The market was estimated at roughly US$100 billion outstanding globally in 2024. Multiple forecasters expect it to reach US$350 billion by 2030 as private markets AUM grows and holding periods lengthen.
How NAV Loans Work
A NAV loan is extended to a fund vehicle — typically a closed-end buyout, growth equity or infrastructure fund — and secured by a pledge over the fund's equity interests in its portfolio companies. Key structural terms include:
Loan-to-value ratio: Most NAV loans are sized at 10–25% of net asset value, though some transactions extend to 30–40% for high-quality, diversified portfolios. Lenders set the advance rate based on portfolio quality, diversity and liquidity of the underlying assets.
Interest and repayment: NAV loans typically carry floating-rate interest (SOFR or EURIBOR plus a spread) and are repaid from exit proceeds as portfolio companies are sold or recapitalized. Many are structured as revolving facilities or term loans with 2–5 year maturities.
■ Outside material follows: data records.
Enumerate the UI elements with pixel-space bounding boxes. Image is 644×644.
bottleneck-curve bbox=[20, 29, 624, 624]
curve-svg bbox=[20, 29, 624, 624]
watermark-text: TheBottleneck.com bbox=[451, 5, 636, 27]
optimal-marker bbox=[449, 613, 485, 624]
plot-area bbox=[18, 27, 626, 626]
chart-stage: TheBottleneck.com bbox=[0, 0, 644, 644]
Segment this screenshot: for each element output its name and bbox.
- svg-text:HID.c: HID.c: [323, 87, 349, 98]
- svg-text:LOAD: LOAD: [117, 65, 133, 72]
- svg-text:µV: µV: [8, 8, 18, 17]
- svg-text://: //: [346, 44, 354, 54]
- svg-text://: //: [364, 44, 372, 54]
Security structure: The lender takes a pledge over the fund's equity interests in its portfolio companies and, in some transactions, a pledge over the fund's bank accounts. The loan documentation often includes a minimum portfolio value covenant — if NAV falls below a threshold, the borrower must repay or post additional collateral.
Why GPs Use NAV Loans
The primary driver of NAV loan growth is the extended private equity holding environment. As interest rates rose in 2022–24 and the IPO and M&A exit windows narrowed, GPs found themselves holding mature portfolio companies with limited distributions to offer LPs. NAV finance provided a mechanism to:
Manage liquidity for LPs: Rather than selling assets at distressed valuations, a GP can borrow against the portfolio and distribute the proceeds to LPs who need liquidity. This is structurally a recapitalization — returning cash while retaining upside on the underlying business.
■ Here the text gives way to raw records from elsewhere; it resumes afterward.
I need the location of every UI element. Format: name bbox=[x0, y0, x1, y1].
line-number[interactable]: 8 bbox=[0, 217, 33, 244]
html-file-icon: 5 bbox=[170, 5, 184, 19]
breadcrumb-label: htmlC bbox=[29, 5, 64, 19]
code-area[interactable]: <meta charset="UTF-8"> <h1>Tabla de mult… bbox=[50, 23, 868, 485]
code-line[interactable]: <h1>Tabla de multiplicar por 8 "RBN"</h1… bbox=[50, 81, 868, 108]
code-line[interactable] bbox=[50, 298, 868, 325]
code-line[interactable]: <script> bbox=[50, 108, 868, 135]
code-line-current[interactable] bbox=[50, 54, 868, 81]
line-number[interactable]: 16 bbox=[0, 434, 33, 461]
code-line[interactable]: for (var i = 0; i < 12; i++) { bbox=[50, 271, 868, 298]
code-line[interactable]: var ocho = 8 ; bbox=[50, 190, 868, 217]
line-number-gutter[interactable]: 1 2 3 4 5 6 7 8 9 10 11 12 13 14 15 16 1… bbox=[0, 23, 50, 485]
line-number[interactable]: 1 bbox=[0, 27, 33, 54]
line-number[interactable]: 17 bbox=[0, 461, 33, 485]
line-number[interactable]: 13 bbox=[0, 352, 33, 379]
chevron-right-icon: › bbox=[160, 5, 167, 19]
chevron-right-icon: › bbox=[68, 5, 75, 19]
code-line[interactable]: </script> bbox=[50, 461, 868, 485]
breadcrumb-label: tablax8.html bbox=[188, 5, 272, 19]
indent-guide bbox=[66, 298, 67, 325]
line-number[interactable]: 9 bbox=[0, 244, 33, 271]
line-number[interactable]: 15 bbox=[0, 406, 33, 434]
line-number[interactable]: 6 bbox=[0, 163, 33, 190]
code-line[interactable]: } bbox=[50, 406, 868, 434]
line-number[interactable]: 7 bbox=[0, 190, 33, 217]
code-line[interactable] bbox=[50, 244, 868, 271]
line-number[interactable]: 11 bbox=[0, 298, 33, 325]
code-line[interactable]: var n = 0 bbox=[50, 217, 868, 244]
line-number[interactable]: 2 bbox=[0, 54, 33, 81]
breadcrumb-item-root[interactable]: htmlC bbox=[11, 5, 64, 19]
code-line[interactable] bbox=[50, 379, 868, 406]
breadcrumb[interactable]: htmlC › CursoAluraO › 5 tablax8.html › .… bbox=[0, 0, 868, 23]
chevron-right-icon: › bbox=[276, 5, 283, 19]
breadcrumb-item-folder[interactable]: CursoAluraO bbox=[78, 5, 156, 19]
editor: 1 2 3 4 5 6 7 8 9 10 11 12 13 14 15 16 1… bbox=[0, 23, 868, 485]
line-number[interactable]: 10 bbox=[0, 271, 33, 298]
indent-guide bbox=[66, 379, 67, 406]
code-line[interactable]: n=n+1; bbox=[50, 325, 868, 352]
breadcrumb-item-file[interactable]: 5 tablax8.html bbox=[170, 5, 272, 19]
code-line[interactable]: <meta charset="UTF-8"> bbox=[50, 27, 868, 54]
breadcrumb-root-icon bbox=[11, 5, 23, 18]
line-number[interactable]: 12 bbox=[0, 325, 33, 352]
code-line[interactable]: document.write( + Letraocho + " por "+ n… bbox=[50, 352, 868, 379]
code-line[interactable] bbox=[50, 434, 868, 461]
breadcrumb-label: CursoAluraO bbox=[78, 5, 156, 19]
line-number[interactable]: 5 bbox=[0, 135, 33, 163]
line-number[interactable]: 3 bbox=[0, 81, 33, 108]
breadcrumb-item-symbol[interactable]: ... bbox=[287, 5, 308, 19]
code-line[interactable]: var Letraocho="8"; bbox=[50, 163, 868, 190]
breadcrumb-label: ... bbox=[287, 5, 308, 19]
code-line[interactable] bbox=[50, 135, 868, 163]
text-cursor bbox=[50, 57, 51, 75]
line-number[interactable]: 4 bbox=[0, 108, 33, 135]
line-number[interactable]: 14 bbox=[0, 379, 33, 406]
Fund follow-on investments: A fund that is fully deployed but still within its investment period can use a NAV loan to fund add-on acquisitions or growth capital into existing portfolio companies without triggering a capital call.
Support portfolio companies: In market stress, NAV loans can be a source of rescue capital — lending to the fund level to support an individual company that needs equity or bridge financing.
Bridge to exits: When a planned exit is delayed by market conditions, a NAV loan can extend the fund's economic life without requiring a formal fund extension vote.
The Market in Numbers
The NAV lending market has grown from a niche instrument used mainly by secondary buyers and infrastructure funds to a mainstream capability at most major alternative credit managers.
- Outstanding balance: Approximately US$100 billion globally as of 2024.
- Deployment pace: 17Capital projected US$70 billion in NAV finance deployed in 2025.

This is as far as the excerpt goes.